Mr Johnson is the first G7 leader to meet Volodymyr Zelensky in person since war began.

In an address to his nation, the Ukrainian ­president said: “The leadership of the United Kingdom, in providing the necessary assistance in terms of defence, as well as leadership in
sanctions policy, will go down in history forever.”

Policing Minister Kit Malthouse said it was vital that evidence of war crimes was gathered as “assiduously as possible” to help prosecutions at the international court in The Hague.

But he added: “While that is ongoing we can take action… sanctions put on ­individuals, including ­combatants, ­leading ­generals and others involved.”
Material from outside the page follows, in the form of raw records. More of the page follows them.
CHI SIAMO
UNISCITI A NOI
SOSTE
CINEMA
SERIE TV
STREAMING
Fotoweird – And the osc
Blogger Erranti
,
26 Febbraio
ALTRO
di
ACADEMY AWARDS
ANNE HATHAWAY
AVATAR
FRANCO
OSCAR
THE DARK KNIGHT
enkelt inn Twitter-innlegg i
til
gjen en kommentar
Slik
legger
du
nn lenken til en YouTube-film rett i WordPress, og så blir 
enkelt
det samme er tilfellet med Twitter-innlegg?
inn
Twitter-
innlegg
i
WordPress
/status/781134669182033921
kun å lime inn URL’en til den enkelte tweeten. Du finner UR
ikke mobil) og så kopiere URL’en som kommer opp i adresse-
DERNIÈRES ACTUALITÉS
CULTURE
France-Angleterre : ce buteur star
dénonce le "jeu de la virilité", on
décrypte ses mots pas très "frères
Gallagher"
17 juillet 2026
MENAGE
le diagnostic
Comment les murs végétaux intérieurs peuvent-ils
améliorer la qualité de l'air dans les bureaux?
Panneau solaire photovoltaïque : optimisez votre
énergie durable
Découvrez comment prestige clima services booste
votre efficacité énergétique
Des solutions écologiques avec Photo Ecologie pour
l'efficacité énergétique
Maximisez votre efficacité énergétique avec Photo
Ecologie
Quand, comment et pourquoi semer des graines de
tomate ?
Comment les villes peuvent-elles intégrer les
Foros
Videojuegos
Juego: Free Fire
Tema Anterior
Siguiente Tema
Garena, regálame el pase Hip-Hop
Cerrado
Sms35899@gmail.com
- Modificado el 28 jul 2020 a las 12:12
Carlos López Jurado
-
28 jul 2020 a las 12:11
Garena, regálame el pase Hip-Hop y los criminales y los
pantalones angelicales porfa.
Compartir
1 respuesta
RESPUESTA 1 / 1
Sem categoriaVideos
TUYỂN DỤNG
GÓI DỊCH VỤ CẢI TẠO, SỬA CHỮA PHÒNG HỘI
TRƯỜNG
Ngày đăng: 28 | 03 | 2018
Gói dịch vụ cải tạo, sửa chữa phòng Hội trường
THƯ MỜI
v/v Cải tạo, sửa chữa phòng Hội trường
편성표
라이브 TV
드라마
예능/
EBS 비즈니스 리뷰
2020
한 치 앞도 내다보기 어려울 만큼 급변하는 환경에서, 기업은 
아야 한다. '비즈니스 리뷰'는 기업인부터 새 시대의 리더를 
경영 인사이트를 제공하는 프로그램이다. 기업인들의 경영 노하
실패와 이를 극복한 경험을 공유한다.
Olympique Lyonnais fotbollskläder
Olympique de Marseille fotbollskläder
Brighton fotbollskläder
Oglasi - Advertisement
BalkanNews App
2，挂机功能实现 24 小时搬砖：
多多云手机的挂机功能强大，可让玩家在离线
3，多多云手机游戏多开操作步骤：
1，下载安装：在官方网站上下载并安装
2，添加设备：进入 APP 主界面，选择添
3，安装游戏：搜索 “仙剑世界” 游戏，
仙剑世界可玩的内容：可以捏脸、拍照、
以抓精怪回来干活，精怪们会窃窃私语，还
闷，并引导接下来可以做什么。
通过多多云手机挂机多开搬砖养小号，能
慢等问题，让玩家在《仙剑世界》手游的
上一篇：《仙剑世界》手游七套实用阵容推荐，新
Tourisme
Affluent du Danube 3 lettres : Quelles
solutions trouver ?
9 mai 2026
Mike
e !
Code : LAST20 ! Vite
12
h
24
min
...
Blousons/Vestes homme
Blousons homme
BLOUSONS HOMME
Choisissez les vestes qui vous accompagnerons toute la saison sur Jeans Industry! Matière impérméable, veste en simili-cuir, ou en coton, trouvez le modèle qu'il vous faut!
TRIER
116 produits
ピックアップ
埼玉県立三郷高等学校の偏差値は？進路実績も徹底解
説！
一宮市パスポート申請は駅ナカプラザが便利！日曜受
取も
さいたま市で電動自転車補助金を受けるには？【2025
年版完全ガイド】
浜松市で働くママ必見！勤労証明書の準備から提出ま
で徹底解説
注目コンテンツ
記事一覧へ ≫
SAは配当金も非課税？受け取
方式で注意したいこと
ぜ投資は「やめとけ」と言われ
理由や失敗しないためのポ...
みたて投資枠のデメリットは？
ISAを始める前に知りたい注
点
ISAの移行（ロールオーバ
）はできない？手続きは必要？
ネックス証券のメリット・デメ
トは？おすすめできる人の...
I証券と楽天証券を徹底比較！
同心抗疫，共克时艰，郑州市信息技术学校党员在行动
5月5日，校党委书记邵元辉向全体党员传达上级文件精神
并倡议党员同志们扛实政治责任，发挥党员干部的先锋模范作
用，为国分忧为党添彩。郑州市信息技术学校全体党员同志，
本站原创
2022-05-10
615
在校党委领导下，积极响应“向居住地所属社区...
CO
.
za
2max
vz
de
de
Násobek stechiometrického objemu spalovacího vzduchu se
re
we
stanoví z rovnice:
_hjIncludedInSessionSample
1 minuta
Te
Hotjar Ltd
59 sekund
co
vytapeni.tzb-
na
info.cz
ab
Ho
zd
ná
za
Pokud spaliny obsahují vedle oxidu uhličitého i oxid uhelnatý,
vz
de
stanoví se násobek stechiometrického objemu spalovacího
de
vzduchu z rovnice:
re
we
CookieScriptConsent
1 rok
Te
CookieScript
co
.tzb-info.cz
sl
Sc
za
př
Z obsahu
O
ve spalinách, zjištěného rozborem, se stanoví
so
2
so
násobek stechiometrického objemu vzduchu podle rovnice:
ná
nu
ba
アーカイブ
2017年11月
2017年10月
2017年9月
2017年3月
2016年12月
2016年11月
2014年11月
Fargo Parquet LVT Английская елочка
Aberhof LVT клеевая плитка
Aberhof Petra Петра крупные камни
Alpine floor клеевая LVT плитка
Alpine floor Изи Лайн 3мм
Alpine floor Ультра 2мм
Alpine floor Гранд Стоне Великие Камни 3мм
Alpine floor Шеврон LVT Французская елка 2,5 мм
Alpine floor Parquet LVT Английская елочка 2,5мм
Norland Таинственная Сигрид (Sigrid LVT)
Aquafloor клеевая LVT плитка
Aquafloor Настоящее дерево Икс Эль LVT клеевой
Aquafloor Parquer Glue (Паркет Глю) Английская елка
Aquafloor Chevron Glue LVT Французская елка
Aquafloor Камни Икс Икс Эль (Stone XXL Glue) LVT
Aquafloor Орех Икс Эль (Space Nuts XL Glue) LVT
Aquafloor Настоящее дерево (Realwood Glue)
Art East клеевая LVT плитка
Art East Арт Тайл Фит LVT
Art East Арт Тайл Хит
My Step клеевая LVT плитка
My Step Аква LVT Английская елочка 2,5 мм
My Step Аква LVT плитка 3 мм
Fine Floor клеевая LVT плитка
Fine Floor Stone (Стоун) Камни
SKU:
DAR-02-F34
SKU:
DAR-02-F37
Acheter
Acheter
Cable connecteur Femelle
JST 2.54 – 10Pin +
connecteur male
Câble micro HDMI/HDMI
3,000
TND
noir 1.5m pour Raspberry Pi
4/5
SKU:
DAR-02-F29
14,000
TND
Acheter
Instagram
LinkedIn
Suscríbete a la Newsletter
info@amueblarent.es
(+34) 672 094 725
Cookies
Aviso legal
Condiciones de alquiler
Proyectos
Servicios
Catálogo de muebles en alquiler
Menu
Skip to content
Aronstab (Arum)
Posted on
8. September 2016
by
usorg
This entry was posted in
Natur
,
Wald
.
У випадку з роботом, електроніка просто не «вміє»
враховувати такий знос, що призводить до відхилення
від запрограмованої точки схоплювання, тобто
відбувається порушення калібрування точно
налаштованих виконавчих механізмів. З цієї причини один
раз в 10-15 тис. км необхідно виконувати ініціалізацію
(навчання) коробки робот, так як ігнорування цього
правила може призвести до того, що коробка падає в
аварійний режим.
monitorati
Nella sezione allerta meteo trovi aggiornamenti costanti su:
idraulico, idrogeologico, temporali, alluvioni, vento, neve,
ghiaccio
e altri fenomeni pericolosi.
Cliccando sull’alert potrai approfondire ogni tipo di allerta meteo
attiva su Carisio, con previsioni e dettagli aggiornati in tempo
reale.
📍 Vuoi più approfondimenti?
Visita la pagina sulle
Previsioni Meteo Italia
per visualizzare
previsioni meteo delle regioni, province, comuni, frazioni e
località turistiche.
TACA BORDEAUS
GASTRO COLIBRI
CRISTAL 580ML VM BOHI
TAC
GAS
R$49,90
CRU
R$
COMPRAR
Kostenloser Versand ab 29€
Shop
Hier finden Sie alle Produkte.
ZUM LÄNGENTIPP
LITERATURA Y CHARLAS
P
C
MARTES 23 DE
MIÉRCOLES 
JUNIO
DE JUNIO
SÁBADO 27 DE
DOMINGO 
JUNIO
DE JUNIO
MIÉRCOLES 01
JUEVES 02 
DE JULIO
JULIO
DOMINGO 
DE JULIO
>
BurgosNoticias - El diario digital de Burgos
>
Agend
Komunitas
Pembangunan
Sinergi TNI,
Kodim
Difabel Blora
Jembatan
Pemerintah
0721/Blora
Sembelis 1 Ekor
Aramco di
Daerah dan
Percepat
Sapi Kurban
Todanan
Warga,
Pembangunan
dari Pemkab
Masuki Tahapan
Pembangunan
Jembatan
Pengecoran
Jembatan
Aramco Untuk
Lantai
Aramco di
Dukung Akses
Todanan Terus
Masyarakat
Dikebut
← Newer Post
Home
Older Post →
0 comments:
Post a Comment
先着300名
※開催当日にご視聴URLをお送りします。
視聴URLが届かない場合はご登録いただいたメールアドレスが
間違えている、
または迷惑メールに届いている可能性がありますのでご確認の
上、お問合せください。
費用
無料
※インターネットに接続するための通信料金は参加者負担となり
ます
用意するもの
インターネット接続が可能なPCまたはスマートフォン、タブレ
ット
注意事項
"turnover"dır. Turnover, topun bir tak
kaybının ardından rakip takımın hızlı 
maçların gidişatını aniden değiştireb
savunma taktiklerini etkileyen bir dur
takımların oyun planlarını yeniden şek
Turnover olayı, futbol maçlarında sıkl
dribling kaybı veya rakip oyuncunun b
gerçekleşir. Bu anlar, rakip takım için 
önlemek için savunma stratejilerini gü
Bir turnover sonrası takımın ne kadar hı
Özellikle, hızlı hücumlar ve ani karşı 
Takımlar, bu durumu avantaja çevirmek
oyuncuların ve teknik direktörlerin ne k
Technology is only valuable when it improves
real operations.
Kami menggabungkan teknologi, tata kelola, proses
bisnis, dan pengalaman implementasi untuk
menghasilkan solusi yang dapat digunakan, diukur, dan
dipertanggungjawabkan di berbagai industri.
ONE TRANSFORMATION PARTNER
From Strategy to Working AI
Igor Zhovkva, the president’s chief ­diplomatic adviser, said Mr Johnson’s visit to Ukraine was “very important” and he “did not come empty-handed”. He said the leaders talked about military and ­financial support plus “rebuilding Ukraine when we will win”.

Britain’s Ministry of Defence said retreating troops left evidence of the “disproportionate targeting of non-combatants” as they pulled back from around Kyiv, including “mass graves and the fatal use of hostages as human shields”.

So far, according to Iryna Venediktova, Ukraine’s Prosecutor General, Kyiv authorities have discovered as many as 500 war crime suspects and 5,600 alleged war crimes.

Sir Geoffrey Nice QC, who led the prosecution of Slobodan Milosevic at the International Criminal Tribunal for the former Yugoslavia, said Russia must be axed from the UN Security Council or lose its veto so it can stand trial for a crime of aggression.

He said: “It is the equivalent of Hitler being given the veto power in 1944, to say who will be tried at Nuremberg in 1946.”